WORK ITEM:
The response should be a faithful copy of every record, with nothing left out.

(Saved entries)

++++

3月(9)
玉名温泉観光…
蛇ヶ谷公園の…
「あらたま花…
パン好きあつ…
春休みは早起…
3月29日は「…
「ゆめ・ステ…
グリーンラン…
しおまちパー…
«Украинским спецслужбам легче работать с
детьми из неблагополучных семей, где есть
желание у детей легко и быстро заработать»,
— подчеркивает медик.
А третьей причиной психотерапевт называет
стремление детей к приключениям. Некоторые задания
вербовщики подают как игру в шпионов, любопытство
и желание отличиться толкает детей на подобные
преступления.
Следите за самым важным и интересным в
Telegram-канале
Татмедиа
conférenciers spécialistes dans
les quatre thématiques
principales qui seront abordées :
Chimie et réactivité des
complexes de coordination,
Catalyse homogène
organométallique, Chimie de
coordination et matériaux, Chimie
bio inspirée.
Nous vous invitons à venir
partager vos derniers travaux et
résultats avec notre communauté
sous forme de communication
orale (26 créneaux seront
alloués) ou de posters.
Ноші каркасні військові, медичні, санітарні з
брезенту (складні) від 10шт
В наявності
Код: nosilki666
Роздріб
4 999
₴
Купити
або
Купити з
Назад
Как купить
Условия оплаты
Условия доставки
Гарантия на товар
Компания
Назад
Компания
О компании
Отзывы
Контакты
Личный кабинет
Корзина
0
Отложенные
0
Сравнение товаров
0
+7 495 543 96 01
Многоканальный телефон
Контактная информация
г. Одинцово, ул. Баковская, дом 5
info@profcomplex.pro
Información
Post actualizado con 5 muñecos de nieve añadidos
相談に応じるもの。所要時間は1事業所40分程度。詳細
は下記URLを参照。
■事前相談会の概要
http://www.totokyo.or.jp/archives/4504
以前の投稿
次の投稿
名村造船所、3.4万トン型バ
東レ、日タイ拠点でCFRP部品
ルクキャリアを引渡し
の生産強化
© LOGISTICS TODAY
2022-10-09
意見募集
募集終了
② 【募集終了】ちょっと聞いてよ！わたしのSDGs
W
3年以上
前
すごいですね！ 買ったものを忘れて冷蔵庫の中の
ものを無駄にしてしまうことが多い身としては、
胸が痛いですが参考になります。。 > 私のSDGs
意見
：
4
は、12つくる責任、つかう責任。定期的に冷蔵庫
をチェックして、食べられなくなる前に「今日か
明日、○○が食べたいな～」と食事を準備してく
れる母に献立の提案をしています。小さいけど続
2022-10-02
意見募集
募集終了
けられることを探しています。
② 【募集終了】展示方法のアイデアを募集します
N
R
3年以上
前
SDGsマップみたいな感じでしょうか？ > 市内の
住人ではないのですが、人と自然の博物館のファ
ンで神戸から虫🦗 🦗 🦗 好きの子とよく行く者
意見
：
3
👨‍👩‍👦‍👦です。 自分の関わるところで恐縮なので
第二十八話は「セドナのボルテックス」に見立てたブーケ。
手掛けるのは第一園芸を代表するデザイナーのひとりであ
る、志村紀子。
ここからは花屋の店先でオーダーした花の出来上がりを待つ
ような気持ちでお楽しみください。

++++

WRITTEN RESPONSE:
3月(9)
玉名温泉観光…
蛇ヶ谷公園の…
「あらたま花…
パン好きあつ…
春休みは早起…
3月29日は「…
「ゆめ・ステ…
グリーンラン…
しおまちパー…
«Украинским спецслужбам легче работать с
детьми из неблагополучных семей, где есть
желание у детей легко и быстро заработать»,
— подчеркивает медик.
А третьей причиной психотерапевт называет
стремление детей к приключениям. Некоторые задания
вербовщики подают как игру в шпионов, любопытство
и желание отличиться толкает детей на подобные
преступления.
Следите за самым важным и интересным в
Telegram-канале
Татмедиа
conférenciers spécialistes dans
les quatre thématiques
principales qui seront abordées :
Chimie et réactivité des
complexes de coordination,
Catalyse homogène
organométallique, Chimie de
coordination et matériaux, Chimie
bio inspirée.
Nous vous invitons à venir
partager vos derniers travaux et
résultats avec notre communauté
sous forme de communication
orale (26 créneaux seront
alloués) ou de posters.
Ноші каркасні військові, медичні, санітарні з
брезенту (складні) від 10шт
В наявності
Код: nosilki666
Роздріб
4 999
₴
Купити
або
Купити з
Назад
Как купить
Условия оплаты
Условия доставки
Гарантия на товар
Компания
Назад
Компания
О компании
Отзывы
Контакты
Личный кабинет
Корзина
0
Отложенные
0
Сравнение товаров
0
+7 495 543 96 01
Многоканальный телефон
Контактная информация
г. Одинцово, ул. Баковская, дом 5
info@profcomplex.pro
Información
Post actualizado con 5 muñecos de nieve añadidos
相談に応じるもの。所要時間は1事業所40分程度。詳細
は下記URLを参照。
■事前相談会の概要
http://www.totokyo.or.jp/archives/4504
以前の投稿
次の投稿
名村造船所、3.4万トン型バ
東レ、日タイ拠点でCFRP部品
ルクキャリアを引渡し
の生産強化
© LOGISTICS TODAY
2022-10-09
意見募集
募集終了
② 【募集終了】ちょっと聞いてよ！わたしのSDGs
W
3年以上
前
すごいですね！ 買ったものを忘れて冷蔵庫の中の
ものを無駄にしてしまうことが多い身としては、
胸が痛いですが参考になります。。 > 私のSDGs
意見
：
4
は、12つくる責任、つかう責任。定期的に冷蔵庫
をチェックして、食べられなくなる前に「今日か
明日、○○が食べたいな～」と食事を準備してく
れる母に献立の提案をしています。小さいけど続
2022-10-02
意見募集
募集終了
けられることを探しています。
② 【募集終了】展示方法のアイデアを募集します
N
R
3年以上
前
SDGsマップみたいな感じでしょうか？ > 市内の
住人ではないのですが、人と自然の博物館のファ
ンで神戸から虫🦗 🦗 🦗 好きの子とよく行く者
意見
：
3
👨‍👩‍👦‍👦です。 自分の関わるところで恐縮なので
第二十八話は「セドナのボルテックス」に見立てたブーケ。
手掛けるのは第一園芸を代表するデザイナーのひとりであ
る、志村紀子。
ここからは花屋の店先でオーダーした花の出来上がりを待つ
ような気持ちでお楽しみください。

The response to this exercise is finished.